Bulgaria scraps January 2024 target for adopting euro

Bulgaria is scrapping its target to adopt the euro in January 2024 as it fails to meet some criteria, but should seek to join the common currency by 2025 or possibly earlier, Finance Minister Rossitsa Velkova said on Friday.

Bulgaria, the European Union’s poorest member state, wants to join the euro to boost investment and credit security, but a prolonged political crisis has disrupted its efforts.

In January, Croatia become the euro zone’s 20th member. Bulgaria, meanwhile, is set for its fifth election in two years in April.

Velkova said Bulgaria did not meet the entry criteria on inflation and had not made some necessary legal changes, but that the interim government was ready to file draft laws again once a new parliament convenes after elections on April 2.

“Given that we will not file a convergence report now at the end of February, the target date of Jan. 1, 2024 cannot stay,” Velkova told reporters.

She said Bulgaria could file the report after July if it met the criteria and, if “we have the support of member states, we could join the euro zone no later than Jan. 1, 2025.”
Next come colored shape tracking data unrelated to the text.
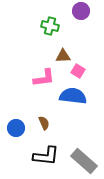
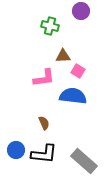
blue circle: moved 22 px down
black L-shape: moved 2 px left, 2 px up
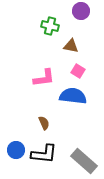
brown triangle: moved 8 px right, 10 px up; rotated 14 degrees clockwise
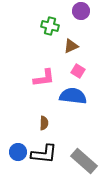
brown triangle: rotated 35 degrees counterclockwise
brown semicircle: rotated 24 degrees clockwise
blue circle: moved 2 px right, 2 px down
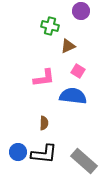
brown triangle: moved 3 px left
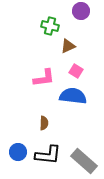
pink square: moved 2 px left
black L-shape: moved 4 px right, 1 px down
Velkova said EU partners had expressed concerns over Bulgaria’s failure to deliver on commitments, which drove the decision not to file the convergence report this month.

For years, widespread corruption in the Balkan country has been seen as a major obstacle to joining the euro. Last week, the United States and Britain sanctioned eight Bulgarians, including two former ministers, for alleged corruption.

Velkova said the sanctions had not been discussed at her meetings with euro group officials earlier this week.

Legal changes needed

With prices soaring in central and eastern Europe, Bulgaria’s EU-harmonised inflation jumped to 14.3% year-on-year at the end of 2022, the eighth highest rate in the bloc.

Before it was dissolved, Bulgaria’s parliament had failed to adopt changes to anti-money laundering laws, to the insurance code and to a trade law needed to join the euro.

Velkova said not having a clear euro entry target in the next half year could have a negative impact on Bulgaria’s credit ratings. But she said the country could still aim to complete euro adoption from mid-2024 if it met the criteria in time.

Adopting the euro is supported by Bulgaria’s main political parties, but has come under fire from some pro-Russian factions and has lukewarm backing among the public, with polls last year showing falling support.

Many people fear higher prices from a switch to euros, something that was seen in Croatia.